··· Supplied records

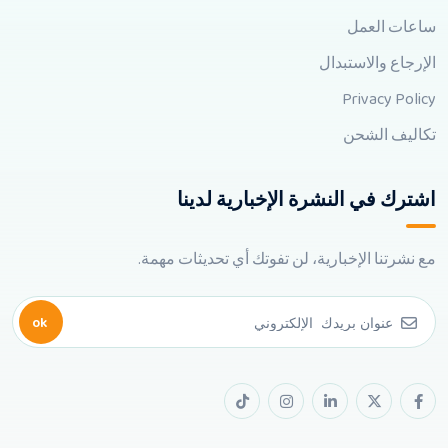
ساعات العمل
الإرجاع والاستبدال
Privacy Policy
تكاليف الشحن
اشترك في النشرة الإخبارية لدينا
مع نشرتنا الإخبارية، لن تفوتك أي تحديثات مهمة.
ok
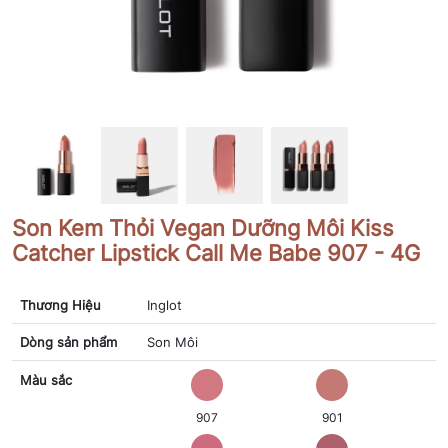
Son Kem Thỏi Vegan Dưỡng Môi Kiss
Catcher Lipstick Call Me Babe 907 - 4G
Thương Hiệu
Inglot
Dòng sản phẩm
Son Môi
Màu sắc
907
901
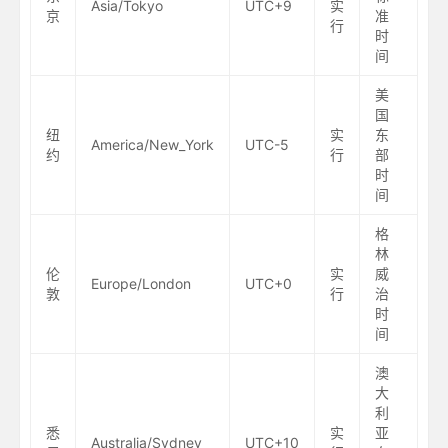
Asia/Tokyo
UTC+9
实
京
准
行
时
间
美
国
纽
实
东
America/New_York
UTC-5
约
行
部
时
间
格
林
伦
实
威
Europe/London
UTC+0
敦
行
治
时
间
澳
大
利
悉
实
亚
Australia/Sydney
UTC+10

······
··· Supplied records

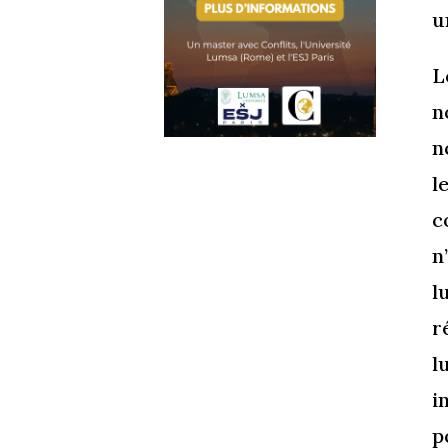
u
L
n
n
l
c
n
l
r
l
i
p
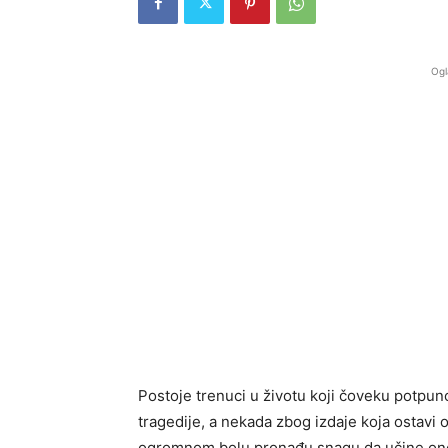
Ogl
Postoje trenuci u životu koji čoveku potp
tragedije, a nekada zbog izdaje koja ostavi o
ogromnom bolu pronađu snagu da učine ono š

······
··· Supplied records

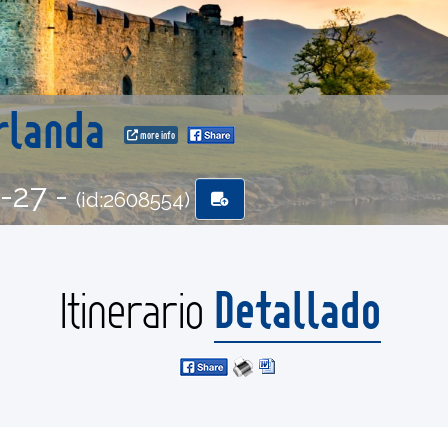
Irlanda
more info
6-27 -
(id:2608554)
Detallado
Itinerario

······

▶ _The task_: Which lines of the data hold the string "الإخبارية"? Return each of them.

▶ _Answer for the task_:
اشترك في النشرة الإخبارية لدينا
مع نشرتنا الإخبارية، لن تفوتك أي تحديثات مهمة.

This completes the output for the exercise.